Au niveau des villes et des territoires, cette notion de « développement durable » a longtemps empêché toute véritable transformation écologique. Les collectivités ont souvent érigé en objectif le développement local, du village à la grande métropole. Il faut se montrer davantage attractif que le voisin, développer de nouveaux quartiers, des zones pavillonnaires, commerciales, d’activité, etc. Or, d’une part, chaque collectivité ne va pas pouvoir se développer à l’infini : cela est, en effet, contradictoire avec l’impératif environnemental durement rappelé durant l’été 2022, marqué par les stigmates du réchauffement climatique. D’autre part, ce sont bien ces politiques de « développement » qui concentrent aujourd’hui la plupart des moyens et des innovations, alors que le cadre logique des limites planétaires conduit plutôt à se concentrer sur l’adaptation de l’existant. Rappelons d’ailleurs qu’avec un renouvellement urbain limité à 1 % par an, les trois quarts de la ville de 2050 sont en réalité déjà construits, et c’est là que doit résider notre effort pour adapter nos territoires au monde qui vient. Un sondage commandé par France Ville Durable (FVD) et réalisé durant l’été 2022 par BVA group4 a montré que si le « développement » reste le slogan préféré des décideurs, il en est tout autrement au sein de la population : à peine 10 % des habitants considèrent en effet qu’il est important pour leur qualité de vie que leur ville ou leur village se développe. Et ils ne sont que 6 % à mettre en tête le fait qu’il ou elle soit dynamique sur le plan économique ! Ils sont en revanche 65 % à considérer que la priorité est d’avoir un cadre de vie agréable, sain et non pollué. Autant de facteurs en général remis en cause… par le développement local, ses travaux et nuisances difficilement contournables. Bien-sûr, certains territoires vont devoir se développer pour permettre la transformation écologique du pays : c’est en particulier le cas pour l’indispensable réindustrialisation, et le retour à la production nationale dans certains secteurs. Ils vont donc devoir consommer davantage d’énergie et produire plus de GES que les autres. Mais ils devraient absolument rester l’exception, et leurs bilans énergétique et carbone seront à verser à ceux du pays, pas à ceux du territoire, car ce qui sera produit dans ces usines ne sera pas destiné aux habitants locaux mais bien à ceux de la France entière, voire du continent.

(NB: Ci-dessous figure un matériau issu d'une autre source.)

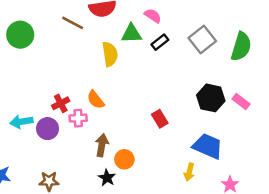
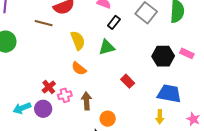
green triangle: (131, 34) -> (107, 47), moved
orange semicircle: (96, 100) -> (79, 69), moved
brown arrow: (102, 145) -> (87, 101), moved

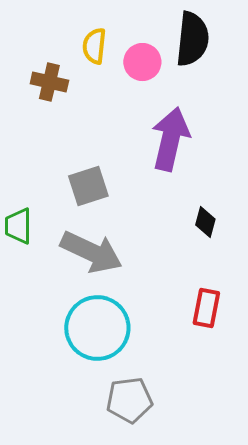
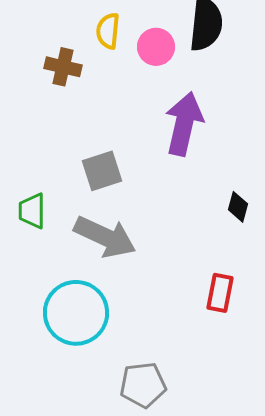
black diamond: (205, 222) -> (238, 207), moved
cyan circle: (97, 328) -> (76, 313), moved

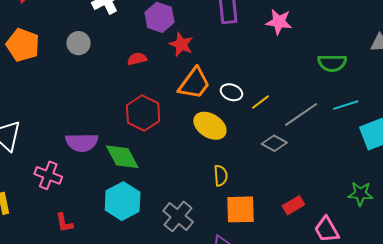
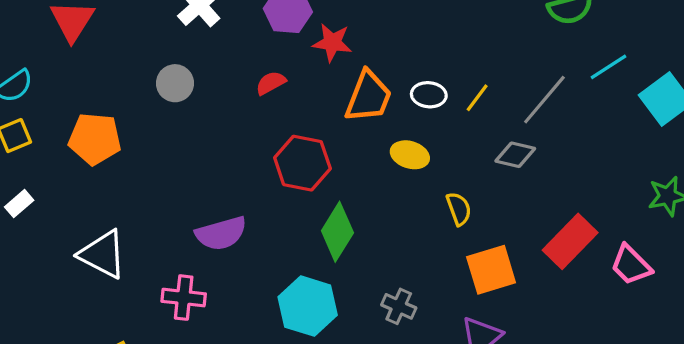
orange pentagon: (23, 45) -> (95, 139), moved
yellow ellipse: (210, 126) -> (410, 155), size x0.7
green diamond: (122, 157) -> (337, 232), moved, turned 75
yellow semicircle: (221, 176) -> (459, 209), moved
red rectangle: (293, 205) -> (570, 241), size x1.6
gray cross: (178, 216) -> (399, 306), size x0.7

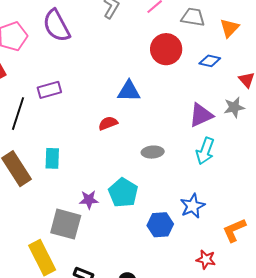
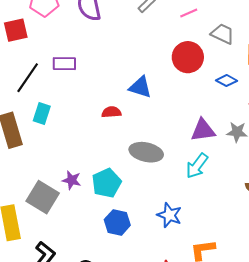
gray ellipse: (153, 152) -> (146, 152), size x1.5
cyan rectangle: (52, 158) -> (42, 113), moved
blue star: (192, 206) -> (169, 215), turned 30
blue hexagon: (160, 225) -> (117, 222), moved

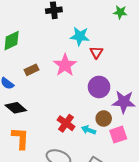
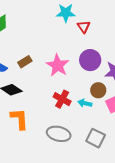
pink star: (65, 65) -> (58, 65), moved
brown rectangle: (31, 70) -> (25, 62), moved

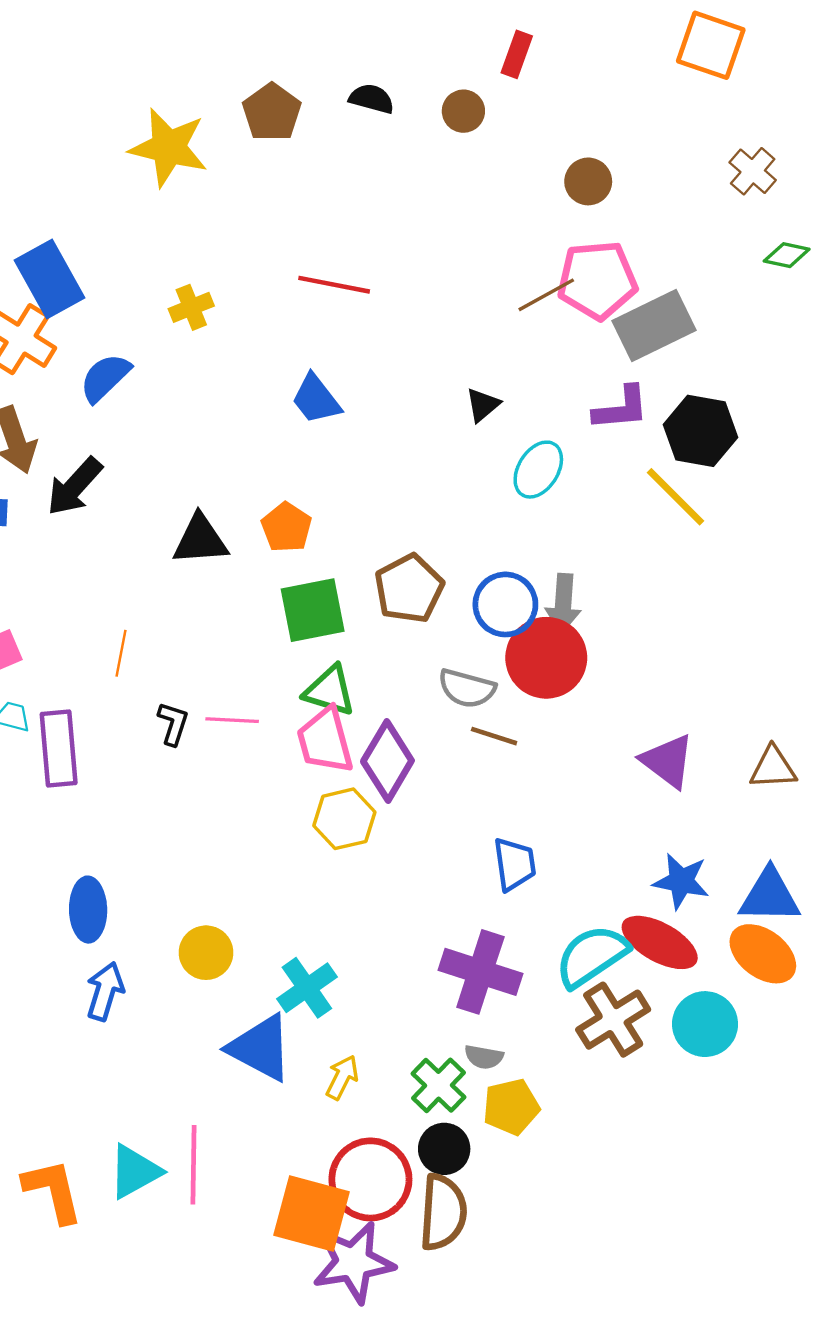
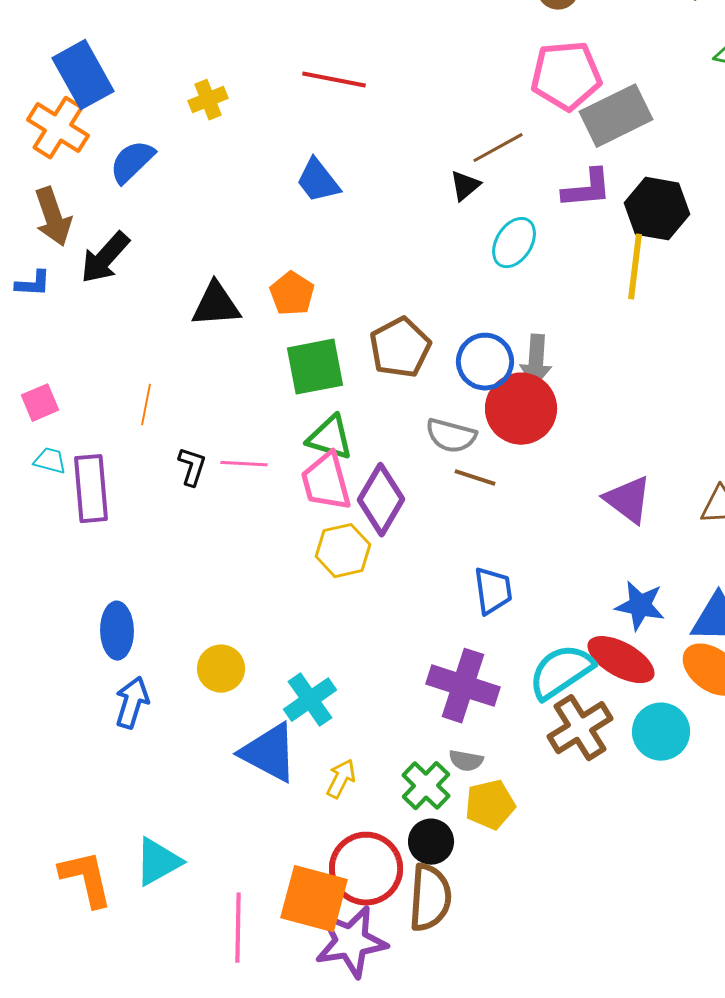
brown line: (546, 295) -> (498, 148), moved
yellow line: (676, 497) -> (635, 267), turned 52
pink line: (194, 1165) -> (238, 928), moved

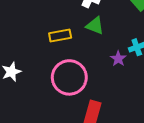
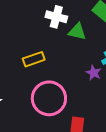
green triangle: (95, 26) -> (77, 32), moved

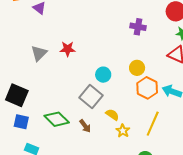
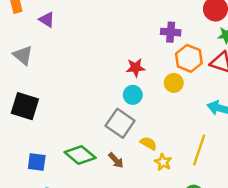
red star: (68, 49) -> (136, 68), moved
gray triangle: (39, 53) -> (23, 55), moved, turned -30
orange hexagon: (147, 88) -> (189, 58), moved
black square: (17, 95) -> (25, 106), moved

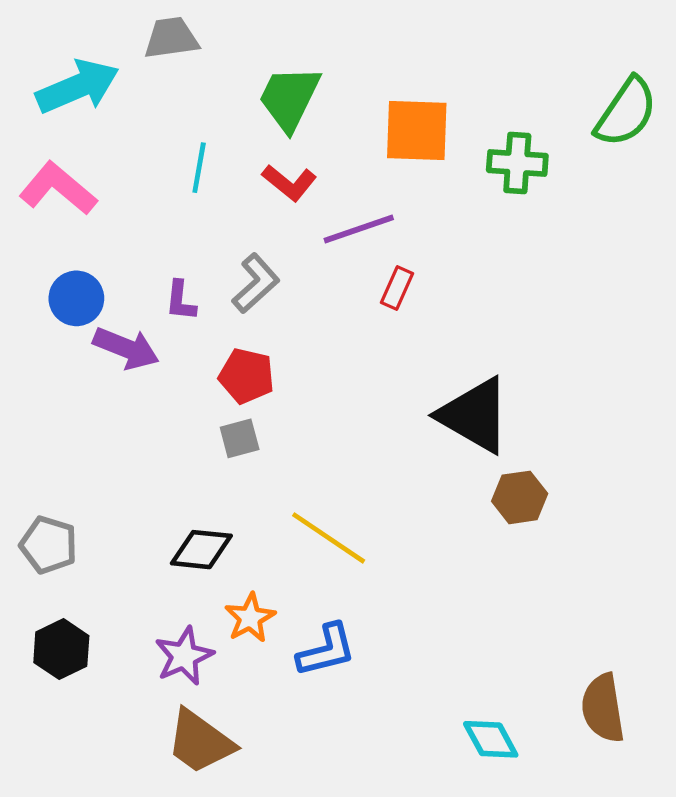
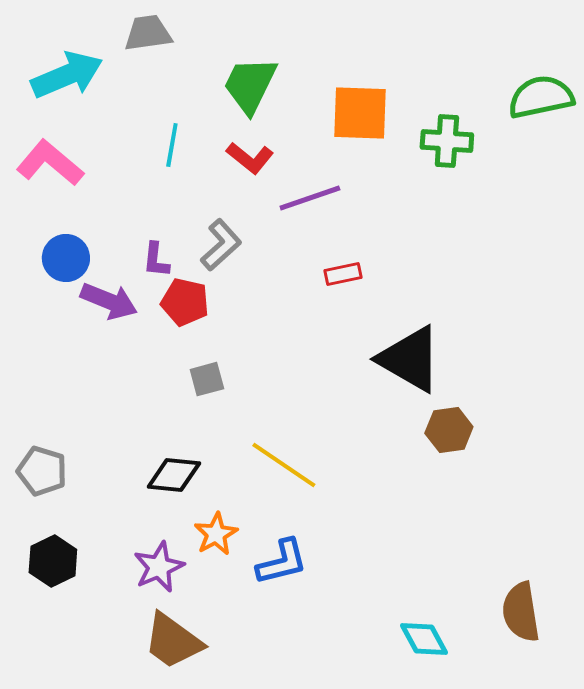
green semicircle: (626, 112) -> (541, 97), turned -136
red rectangle: (397, 288) -> (343, 274), moved, turned 54
red pentagon: (247, 376) -> (185, 302), moved

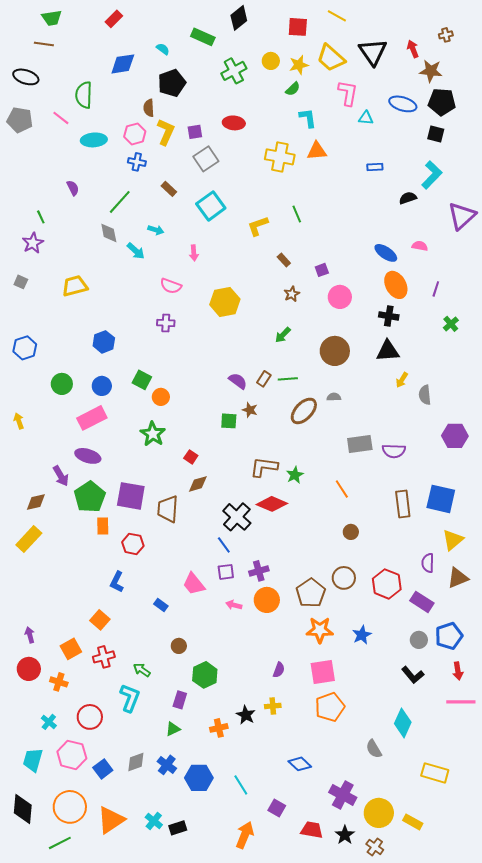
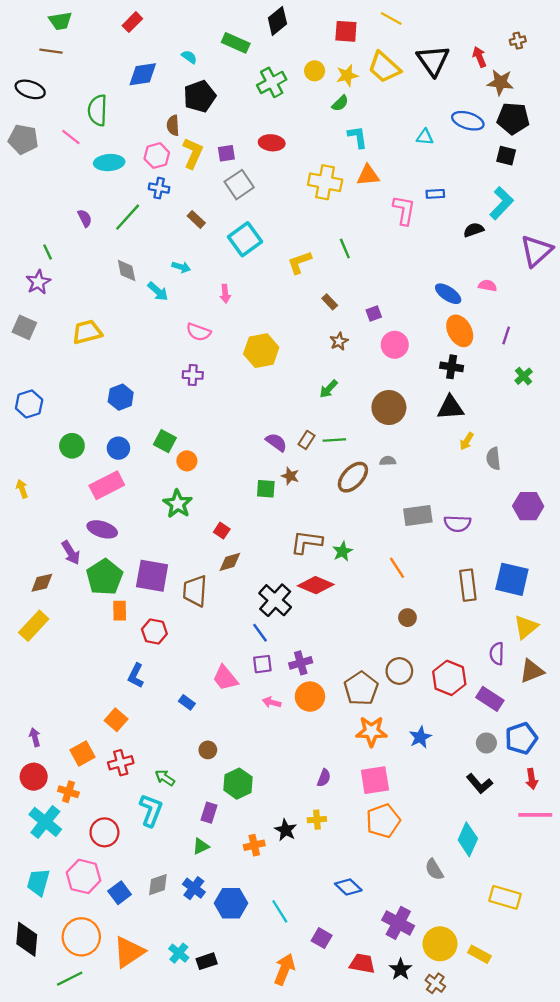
pink L-shape: (348, 93) -> (404, 210), moved
green line: (120, 202) -> (128, 217), moved
gray square: (21, 282) -> (24, 327), size x1.5
cyan cross: (49, 722) -> (45, 822), moved, size x1.8

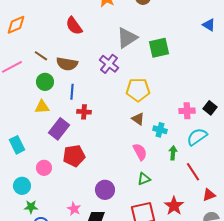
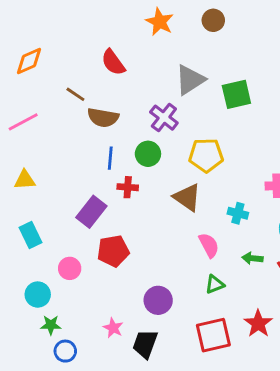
brown line: (41, 56) -> (75, 94), moved
green circle: (45, 82) -> (148, 154), moved
yellow triangle: (42, 107) -> (25, 180), moved
brown triangle: (138, 119) -> (187, 197), moved, size x1.5
green arrow: (173, 153) -> (252, 258), moved, turned -88

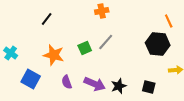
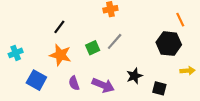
black line: (47, 19) -> (59, 27), moved
cyan cross: (11, 53) -> (16, 53), turned 32
black star: (119, 86) -> (134, 76), moved

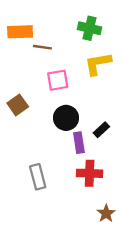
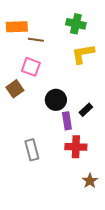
pink square: (58, 80) -> (31, 67), moved, turned 30

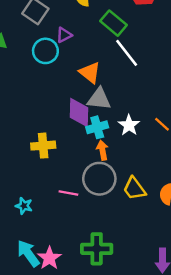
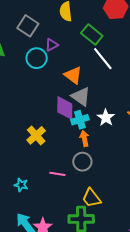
gray triangle: (99, 99) -> (81, 97), turned 30
yellow cross: (43, 146) -> (36, 135), turned -36
gray circle: (99, 179) -> (82, 162), size x0.7
yellow trapezoid: (134, 189) -> (91, 198), moved

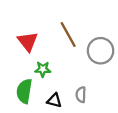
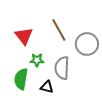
gray semicircle: (81, 95) -> (62, 68), moved, size x1.6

Si l’on veut respecter la stratégie nationale bas-carbone inscrite dans la loi, il faudra bien qu’une majorité de territoires aillent plus loin que la neutralité carbone, pour compenser les émissions des territoires industriels.

Passer d’une logique de territoire en développement à celle de territoire « stationnaire et prospère »

Dans un ouvrage publié en octobre 2022, Philippe Bihouix, Sophie Jeantet et Clémence De Selva proposent le concept de ville stationnaire5, « non pas pour les figer, mais pour les transformer et les embellir, et exploiter l’immense patrimoine déjà bâti » 6. Christine Leconte, présidente du Conseil national de l’ordre des architectes, défend courageusement le point de vue selon lequel « l’enjeu de l’architecture du futur est de réutiliser le patrimoine existant en utilisant le moins de matière possible, tout en améliorant la qualité de vie des habitants ». Près de cinquante ans après la définition dans la loi française de la logique « éviter, réduire, compenser » (ERC)7, l’évitement devient enfin un véritable objectif, à l’instar des appels au « ménagement du territoire », à un « urbanisme de discernement » ou encore à la frugalité heureuse et conviviale en architecture du manifeste de Philippe Madec, Dominique Gauzin-Muller et Alain Bornarel8 qui propose comme colonne vertébrale de tout projet la frugalité en énergie, matière, technicité et territoire.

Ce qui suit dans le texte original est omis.